* [DATA SHOWN]:
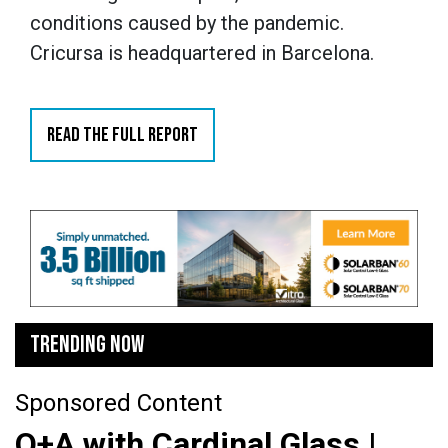
conditions caused by the pandemic.
Cricursa is headquartered in Barcelona.
READ THE FULL REPORT
TRENDING NOW
Sponsored Content
Q+A with Cardinal Glass |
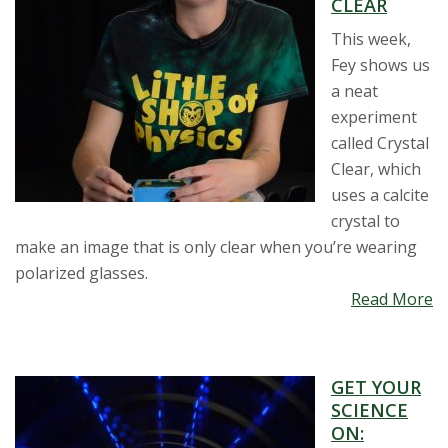
CLEAR
This week,
Fey shows us
a neat
experiment
called Crystal
Clear, which
uses a calcite
crystal to
make an image that is only clear when you’re wearing
polarized glasses.
Read More
GET YOUR
SCIENCE
ON:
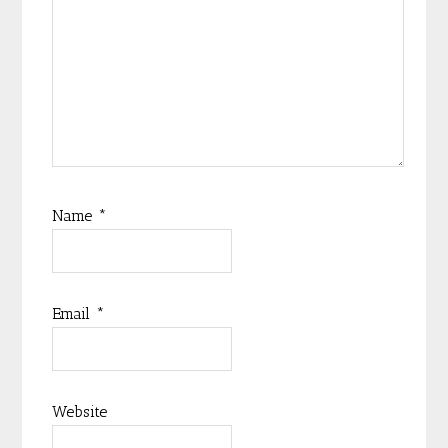
Name
*
Email
*
Website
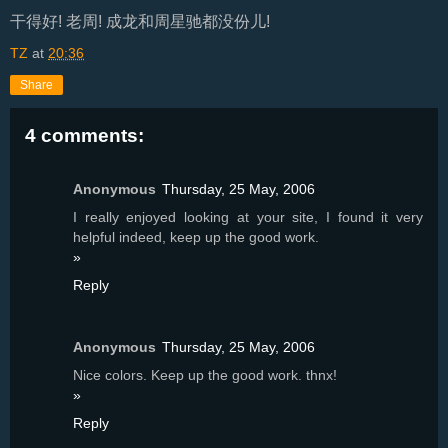
干得好! 老周! 成龙和周星驰都没份儿!
TZ
at
20:36
Share
4 comments:
Anonymous
Thursday, 25 May, 2006
I really enjoyed looking at your site, I found it very
helpful indeed, keep up the good work.
»
Reply
Anonymous
Thursday, 25 May, 2006
Nice colors. Keep up the good work. thnx!
»
Reply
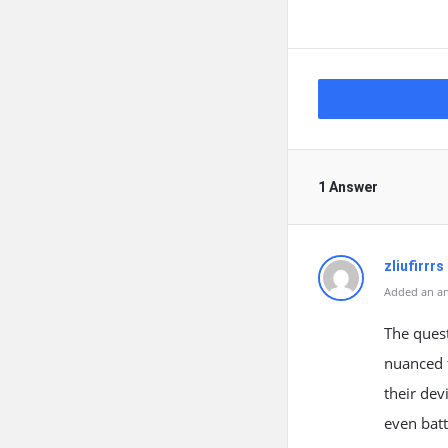
1 Answer
zliufirrrs
Added an an
The ques
nuanced t
their dev
even batt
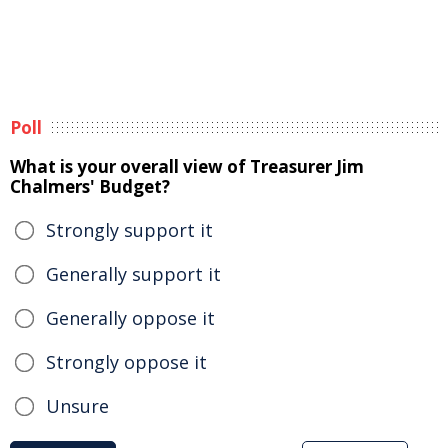
Poll
What is your overall view of Treasurer Jim
Chalmers' Budget?
Strongly support it
Generally support it
Generally oppose it
Strongly oppose it
Unsure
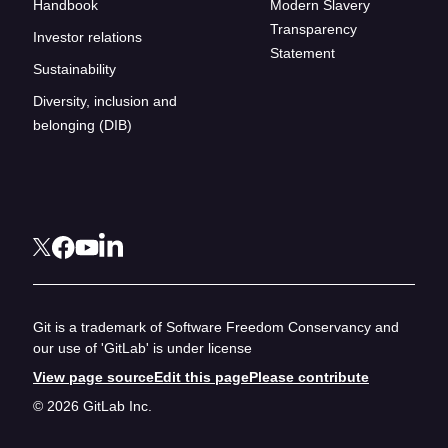
Handbook
Modern Slavery
Transparency
Investor relations
Statement
Sustainability
Diversity, inclusion and
belonging (DIB)
Git is a trademark of Software Freedom Conservancy and
our use of 'GitLab' is under license
View page source
Edit this page
Please contribute
© 2026 GitLab Inc.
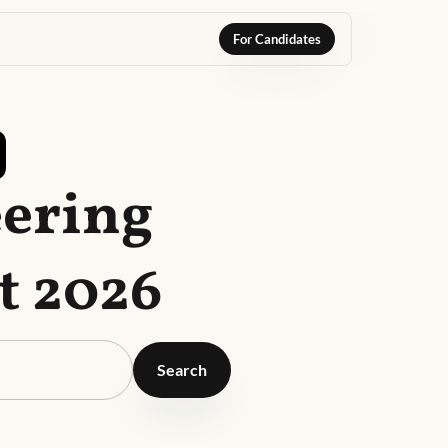
For Candidates
eering
t 2026
Search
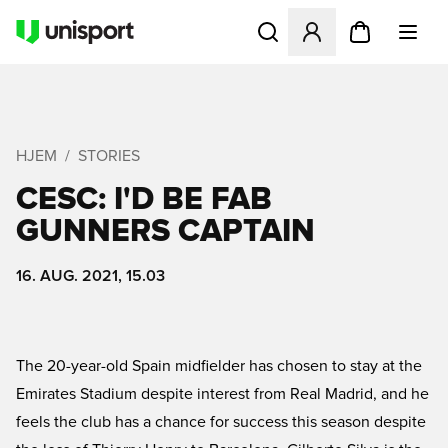
Åbner en Modal til at logge 
HJEM
STORIES
CESC: I'D BE FAB
GUNNERS CAPTAIN
16. AUG. 2021, 15.03
The 20-year-old Spain midfielder has chosen to stay at the
Emirates Stadium despite interest from Real Madrid, and he
feels the club has a chance for success this season despite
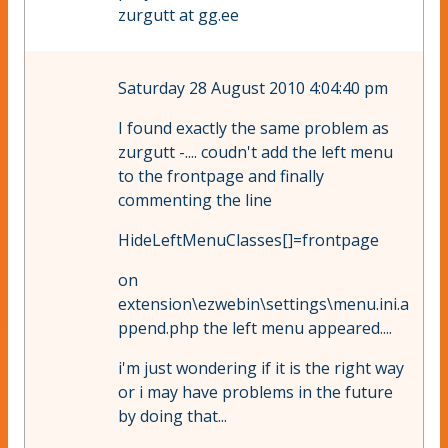
zurgutt at gg.ee
Saturday 28 August 2010 4:04:40 pm
I found exactly the same problem as
zurgutt -.... coudn't add the left menu
to the frontpage and finally
commenting the line
HideLeftMenuClasses[]=frontpage
on
extension\ezwebin\settings\menu.ini.a
ppend.php the left menu appeared....
i'm just wondering if it is the right way
or i may have problems in the future
by doing that...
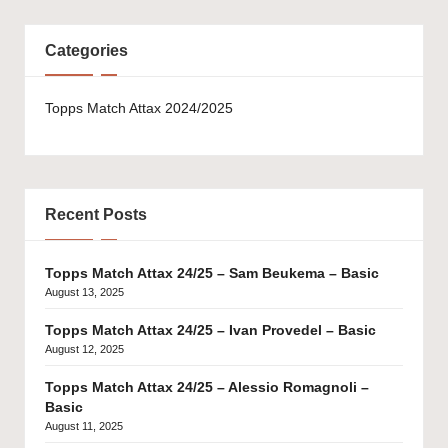
Categories
Topps Match Attax 2024/2025
Recent Posts
Topps Match Attax 24/25 – Sam Beukema – Basic
August 13, 2025
Topps Match Attax 24/25 – Ivan Provedel – Basic
August 12, 2025
Topps Match Attax 24/25 – Alessio Romagnoli –
Basic
August 11, 2025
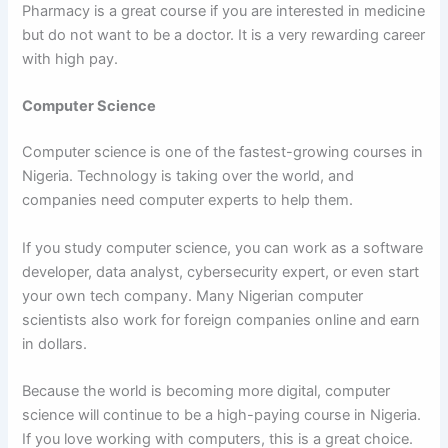
Pharmacy is a great course if you are interested in medicine
but do not want to be a doctor. It is a very rewarding career
with high pay.
Computer Science
Computer science is one of the fastest-growing courses in
Nigeria. Technology is taking over the world, and
companies need computer experts to help them.
If you study computer science, you can work as a software
developer, data analyst, cybersecurity expert, or even start
your own tech company. Many Nigerian computer
scientists also work for foreign companies online and earn
in dollars.
Because the world is becoming more digital, computer
science will continue to be a high-paying course in Nigeria.
If you love working with computers, this is a great choice.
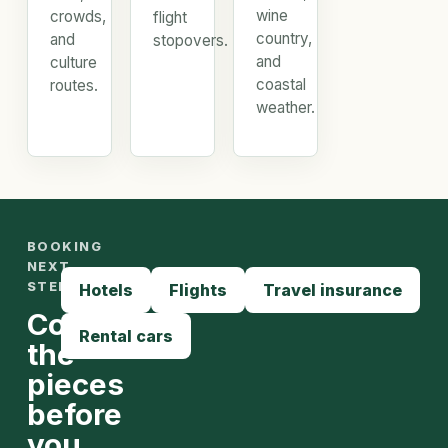
wine
crowds,
flight
country,
and
stopovers.
and
culture
coastal
routes.
weather.
BOOKING
NEXT
STEPS
Hotels
Flights
Travel insurance
Compare
Rental cars
the
pieces
before
you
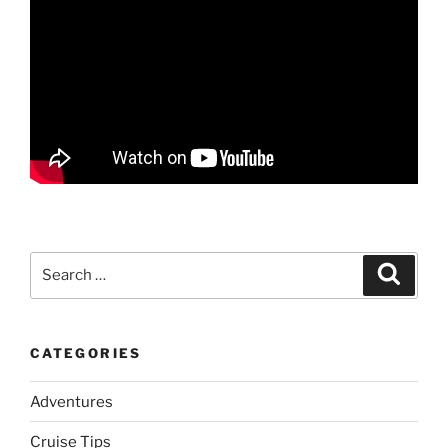
Search
Search
for:
CATEGORIES
Adventures
Cruise Tips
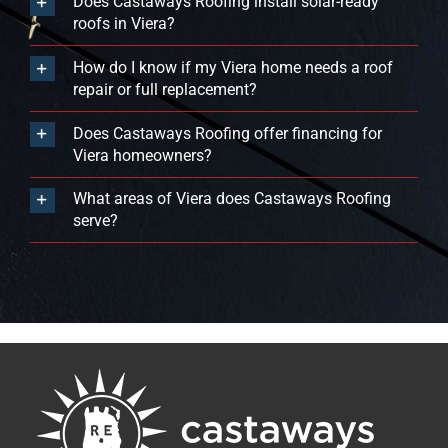
Does Castaways Roofing install solar-ready
roofs in Viera?
How do I know if my Viera home needs a roof
repair or full replacement?
Does Castaways Roofing offer financing for
Viera homeowners?
What areas of Viera does Castaways Roofing
serve?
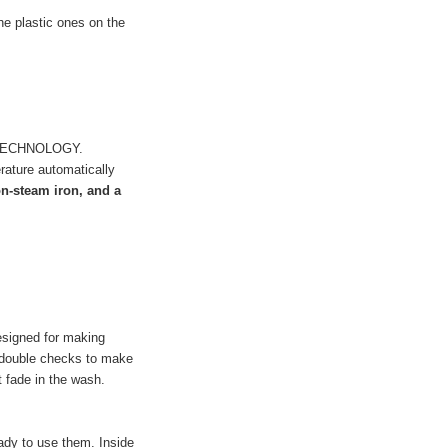
he plastic ones on the
 TECHNOLOGY.
erature automatically
n-steam iron, and a
esigned for making
d double checks to make
ot fade in the wash.
ady to use them. Inside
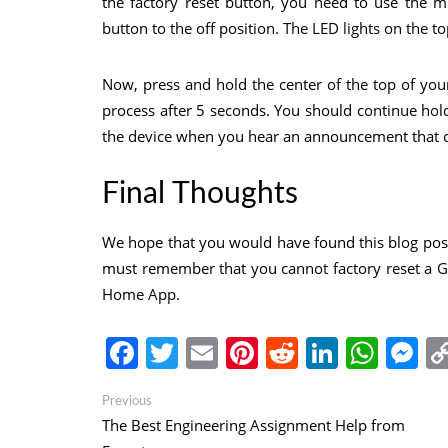
the factory reset button, you need to use the m
button to the off position. The LED lights on the to
Now, press and hold the center of the top of your
process after 5 seconds. You should continue hol
the device when you hear an announcement that con
Final Thoughts
We hope that you would have found this blog pos
must remember that you cannot factory reset a 
Home App.
Facebook
Twitter
Email
Pinterest
Reddit
Linked
Wha
M
Post
Previous
Previous
post:
The Best Engineering Assignment Help from
navigation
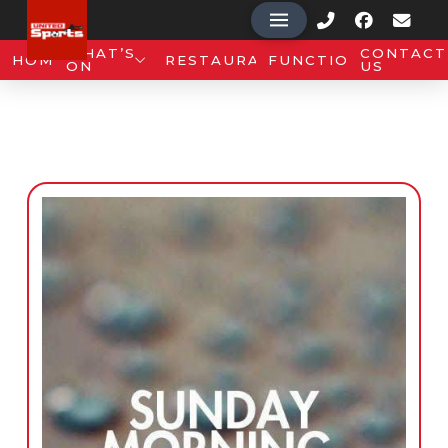
WHAT’S
CONTACT
HOME
RESTAURANT
FUNCTIONS
ON
US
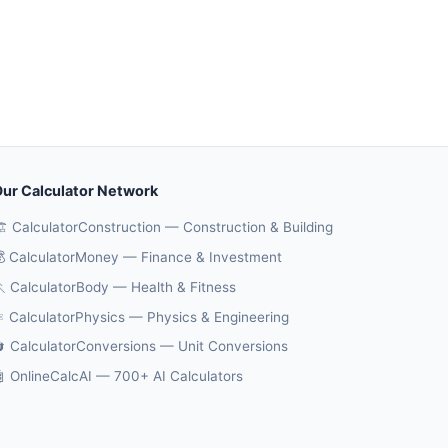
ur Calculator Network
️ CalculatorConstruction — Construction & Building
 CalculatorMoney — Finance & Investment
 CalculatorBody — Health & Fitness
️ CalculatorPhysics — Physics & Engineering
 CalculatorConversions — Unit Conversions
 OnlineCalcAI — 700+ AI Calculators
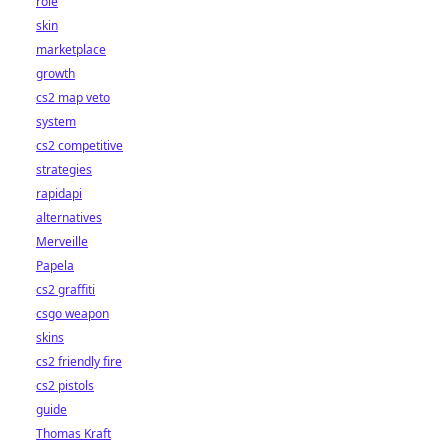
role
skin
marketplace
growth
cs2 map veto
system
cs2 competitive
strategies
rapidapi
alternatives
Merveille
Papela
cs2 graffiti
csgo weapon
skins
cs2 friendly fire
cs2 pistols
guide
Thomas Kraft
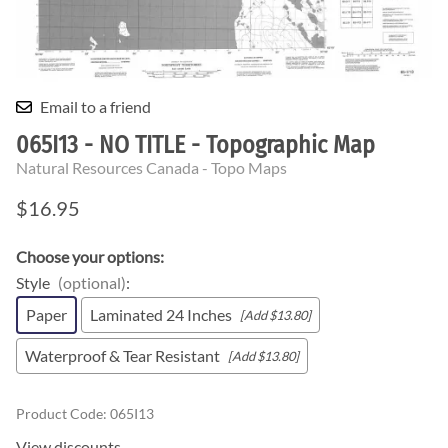
Email to a friend
065I13 - NO TITLE - Topographic Map
Natural Resources Canada - Topo Maps
$16.95
Choose your options:
Style
(optional)
:
Paper
Laminated 24 Inches
[Add $13.80]
Waterproof & Tear Resistant
[Add $13.80]
Product Code
:
065I13
View discounts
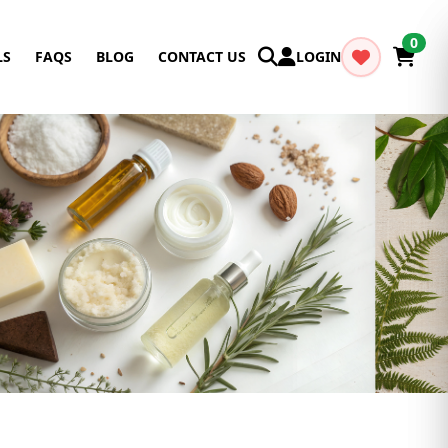
0
LS
FAQS
BLOG
CONTACT US
LOGIN
Cancel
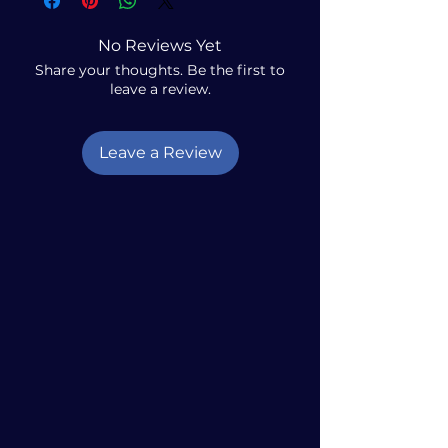
No Reviews Yet
Share your thoughts. Be the first to
leave a review.
Leave a Review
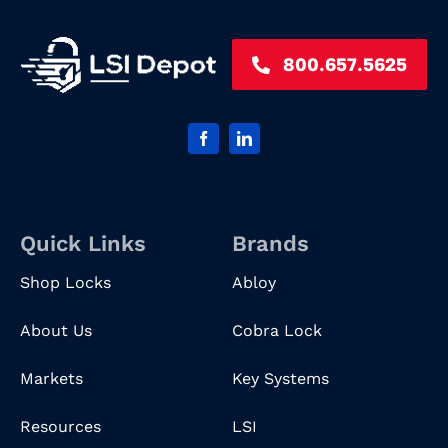
800.657.5625
Quick Links
Brands
Shop Locks
Abloy
About Us
Cobra Lock
Markets
Key Systems
Resources
LSI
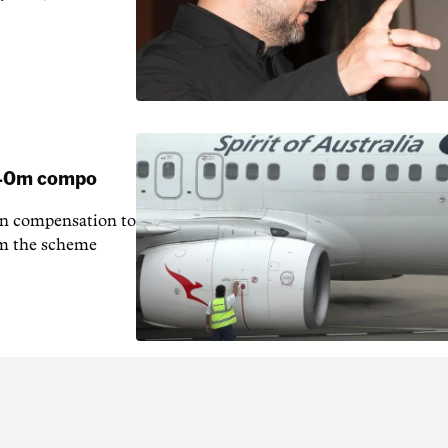
 $40m compo
in compensation to
rom the scheme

* [WORK INSTRUCTION]: Once the line with "process after 5" is found above, transcribe each line from it through the line with "cs2 competitive", exactly, and omit the pictures.

* [FINISHED EXERCISE]:
process after 5 seconds. You should continue hol
the device when you hear an announcement that con
Final Thoughts
We hope that you would have found this blog pos
must remember that you cannot factory reset a 
Home App.
Facebook
Twitter
Email
Pinterest
Reddit
Linked
Wha
M
Post
Previous
Previous
post:
The Best Engineering Assignment Help from
navigation
WHAT’S
CONTACT
HOME
RESTAURANT
FUNCTIONS
ON
US
ur Calculator Network
️ CalculatorConstruction — Construction & Building
 CalculatorMoney — Finance & Investment
 CalculatorBody — Health & Fitness
️ CalculatorPhysics — Physics & Engineering
 CalculatorConversions — Unit Conversions
 OnlineCalcAI — 700+ AI Calculators
role
skin
marketplace
growth
cs2 map veto
system
cs2 competitive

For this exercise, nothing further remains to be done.